Work required: Return exactly the lines below, starting with the one that has "[Fanfic] Le Labyr" and going on through the one that has "Guide des épisodes".

--- Data provided Enclosed Below ---

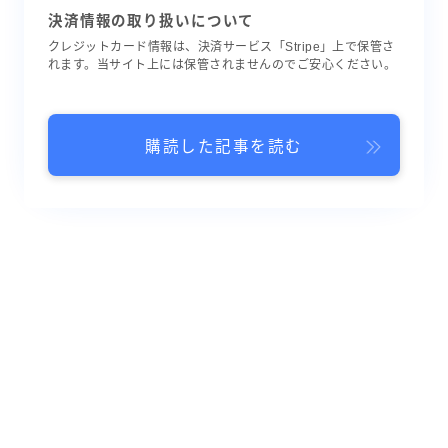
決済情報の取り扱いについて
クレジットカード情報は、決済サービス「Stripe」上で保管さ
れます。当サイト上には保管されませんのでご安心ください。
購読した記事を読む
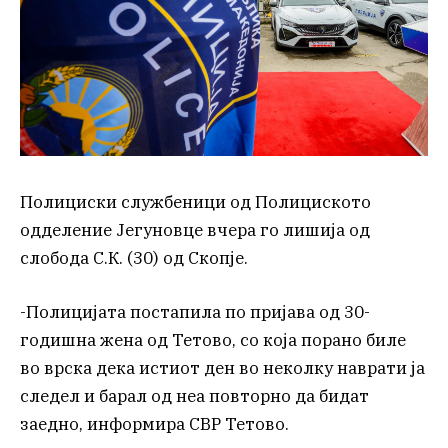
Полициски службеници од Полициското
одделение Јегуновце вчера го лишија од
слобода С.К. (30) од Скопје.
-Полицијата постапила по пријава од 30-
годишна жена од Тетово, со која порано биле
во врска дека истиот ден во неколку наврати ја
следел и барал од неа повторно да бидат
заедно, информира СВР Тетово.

--- End of Enclosed Data provided ---
--- Data provided Enclosed Below ---

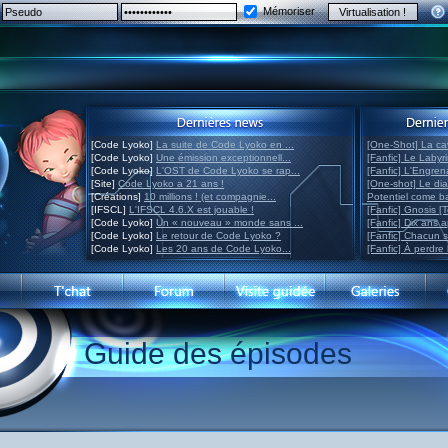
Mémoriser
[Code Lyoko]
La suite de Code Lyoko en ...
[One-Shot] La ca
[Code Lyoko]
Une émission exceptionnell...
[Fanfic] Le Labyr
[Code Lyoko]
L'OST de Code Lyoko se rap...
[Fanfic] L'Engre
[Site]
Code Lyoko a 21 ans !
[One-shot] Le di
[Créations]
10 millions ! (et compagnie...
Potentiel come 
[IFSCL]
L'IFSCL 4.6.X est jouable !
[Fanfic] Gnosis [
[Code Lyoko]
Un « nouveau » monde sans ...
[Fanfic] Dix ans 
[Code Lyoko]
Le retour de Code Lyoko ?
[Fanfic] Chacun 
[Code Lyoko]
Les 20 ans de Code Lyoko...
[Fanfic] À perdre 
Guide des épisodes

--- End of Enclosed Data provided ---

Reply to the exercise:
[Fanfic] Le Labyr
[Code Lyoko]
L'OST de Code Lyoko se rap...
[Fanfic] L'Engre
[Site]
Code Lyoko a 21 ans !
[One-shot] Le di
[Créations]
10 millions ! (et compagnie...
Potentiel come 
[IFSCL]
L'IFSCL 4.6.X est jouable !
[Fanfic] Gnosis [
[Code Lyoko]
Un « nouveau » monde sans ...
[Fanfic] Dix ans 
[Code Lyoko]
Le retour de Code Lyoko ?
[Fanfic] Chacun 
[Code Lyoko]
Les 20 ans de Code Lyoko...
[Fanfic] À perdre 
Guide des épisodes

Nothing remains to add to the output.